The indeterminates will be down the middle of the polytunnel to make use of the height of the structure. In previous years, I have positioned the bales parallel with the support wires but this year, I’m trying something different - I have positioned them perpendicular, so one tomato will be planted at the end of the bale. I’m also not
going to put a tomato in each bale, I’m going to alternate with basil to give the tomato plants more space. It’s a bit of an experiment to see if less is, indeed, more and I get a better yield. I am growing my tomatoes from seed again this year and will sow extra but only use the strongest seedlings, whereas in previous years I have felt that I should use them all!
I had a bit of a hiccup as I realised I had fewer bales than I had thought. This is why the outside garden has been altered slightly as the five bale block has been moved and those bales are now in the polytunnel.
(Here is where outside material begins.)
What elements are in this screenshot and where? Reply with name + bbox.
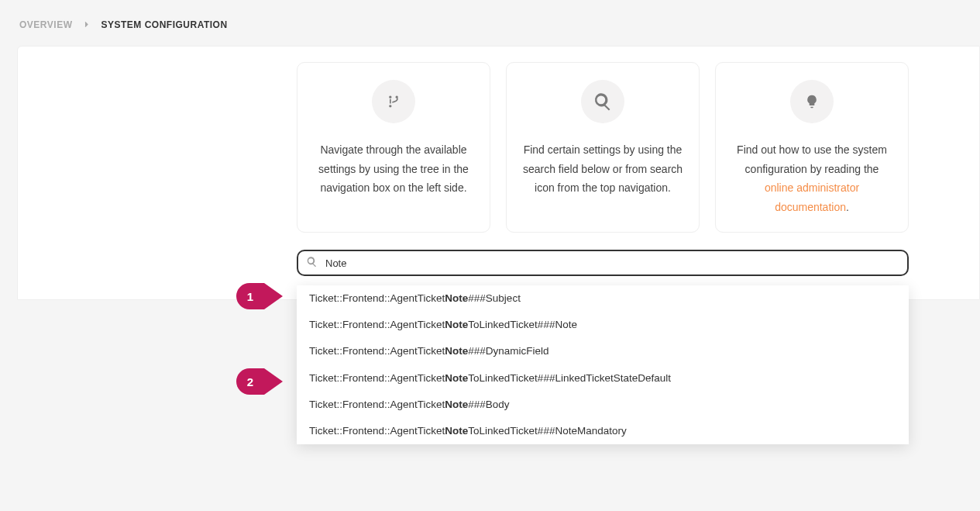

As I have mentioned before, it is better to put the bales in their final position outside to avoid moving them as they are very heavy when sodden and likely to fall apart. That gave me a good workout, moving five very wet bales to the other end of the potager. Luckily, I lifted them onto my little trolley, one by one, and moved them without any falling apart. They are wedged in between the fence posts that support the wires and I will cage them again to keep them in place. The irrigation is in place and the next step is to saturate the bales just before conditioning.
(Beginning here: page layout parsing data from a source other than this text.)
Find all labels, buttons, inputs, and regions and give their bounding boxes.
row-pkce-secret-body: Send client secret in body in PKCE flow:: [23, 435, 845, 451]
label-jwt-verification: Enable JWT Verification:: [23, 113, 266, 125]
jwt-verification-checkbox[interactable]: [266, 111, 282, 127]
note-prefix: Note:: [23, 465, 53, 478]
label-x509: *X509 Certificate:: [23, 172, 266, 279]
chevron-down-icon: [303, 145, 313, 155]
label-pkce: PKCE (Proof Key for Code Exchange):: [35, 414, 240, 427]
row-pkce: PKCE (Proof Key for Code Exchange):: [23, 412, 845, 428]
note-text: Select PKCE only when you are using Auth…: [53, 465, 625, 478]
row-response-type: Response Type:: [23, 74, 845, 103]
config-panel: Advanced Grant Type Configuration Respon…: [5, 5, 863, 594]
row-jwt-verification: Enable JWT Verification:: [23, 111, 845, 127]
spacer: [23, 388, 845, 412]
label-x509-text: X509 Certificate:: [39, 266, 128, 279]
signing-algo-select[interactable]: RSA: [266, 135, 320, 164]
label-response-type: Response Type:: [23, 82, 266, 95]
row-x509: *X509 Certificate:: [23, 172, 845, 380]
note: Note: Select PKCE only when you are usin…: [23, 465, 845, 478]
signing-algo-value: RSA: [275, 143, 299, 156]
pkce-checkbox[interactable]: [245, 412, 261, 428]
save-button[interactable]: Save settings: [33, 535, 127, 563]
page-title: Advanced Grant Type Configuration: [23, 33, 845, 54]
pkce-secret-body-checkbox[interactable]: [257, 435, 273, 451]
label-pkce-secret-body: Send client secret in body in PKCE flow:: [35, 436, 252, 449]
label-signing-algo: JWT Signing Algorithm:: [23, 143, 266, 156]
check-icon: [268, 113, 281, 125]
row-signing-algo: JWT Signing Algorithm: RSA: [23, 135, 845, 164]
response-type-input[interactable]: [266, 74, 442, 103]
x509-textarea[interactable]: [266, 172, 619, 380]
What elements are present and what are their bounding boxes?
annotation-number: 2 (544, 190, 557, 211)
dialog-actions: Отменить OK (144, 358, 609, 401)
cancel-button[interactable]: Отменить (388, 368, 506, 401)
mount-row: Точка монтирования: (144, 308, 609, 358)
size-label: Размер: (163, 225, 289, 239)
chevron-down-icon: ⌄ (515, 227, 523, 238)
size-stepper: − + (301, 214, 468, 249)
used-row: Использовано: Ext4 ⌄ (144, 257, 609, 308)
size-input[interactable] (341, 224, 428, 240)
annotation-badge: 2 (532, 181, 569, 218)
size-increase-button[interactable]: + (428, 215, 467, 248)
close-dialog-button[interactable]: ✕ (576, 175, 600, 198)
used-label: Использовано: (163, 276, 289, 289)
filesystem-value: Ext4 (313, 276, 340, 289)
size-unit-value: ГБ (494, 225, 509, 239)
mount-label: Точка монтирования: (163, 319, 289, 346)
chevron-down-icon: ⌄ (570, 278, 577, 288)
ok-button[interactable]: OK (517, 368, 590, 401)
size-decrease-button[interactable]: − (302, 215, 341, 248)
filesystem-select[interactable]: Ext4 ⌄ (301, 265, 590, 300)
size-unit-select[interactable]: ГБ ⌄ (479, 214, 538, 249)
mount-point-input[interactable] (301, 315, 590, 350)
The outside bales are so wet that they are starting to get a bit hairy. When the bales are tied, there is always a bit of seed incorporated and this seed is now germinating and I’m growing wheat or barley at the moment. This is without conditioning, just water. We still haven’t picked up any manure as my manure man said it was too wet and he’d let me know when we could. This is galvanizing me to set up a proper composting station as I need a lot of compost for my no dig beds. At the moment, it is a bit rudimentary so isn’t giving me the amount I need. Other things have been more important than finding seven palettes but now, it is a must!
The carrots are finished and I have a couple of parsnips left in the ground and a few leeks but the kales and rainbow chard are still producing well! I cooked some of the Red Russian kale on its own as I said I would and have decided it is a winner! It has a flavour very similar to spinach and deserves to be used as a single variety – I am going to pick some soon for the 'breakfast chef' to make eggs Florentine. We don’t eat lunch so usually have a good breakfast. Some curly kale is being used in a mushroom and Brie pithivier for supper tonight and tomorrow it will be our beloved kale and flageolet soup. When we were omnivores, vegetables tended to be an accompaniment but now, as they say on a lot of cookery programs, they really are the star of the show!
While I’ve got a lot to do in the next few weeks in the potager, it is going to be tidying up and getting ready for the new season – not exciting stuff, so I’m going to take a break from writing and will be back with how to condition a straw bale garden and it won’t be too late for you to try it too!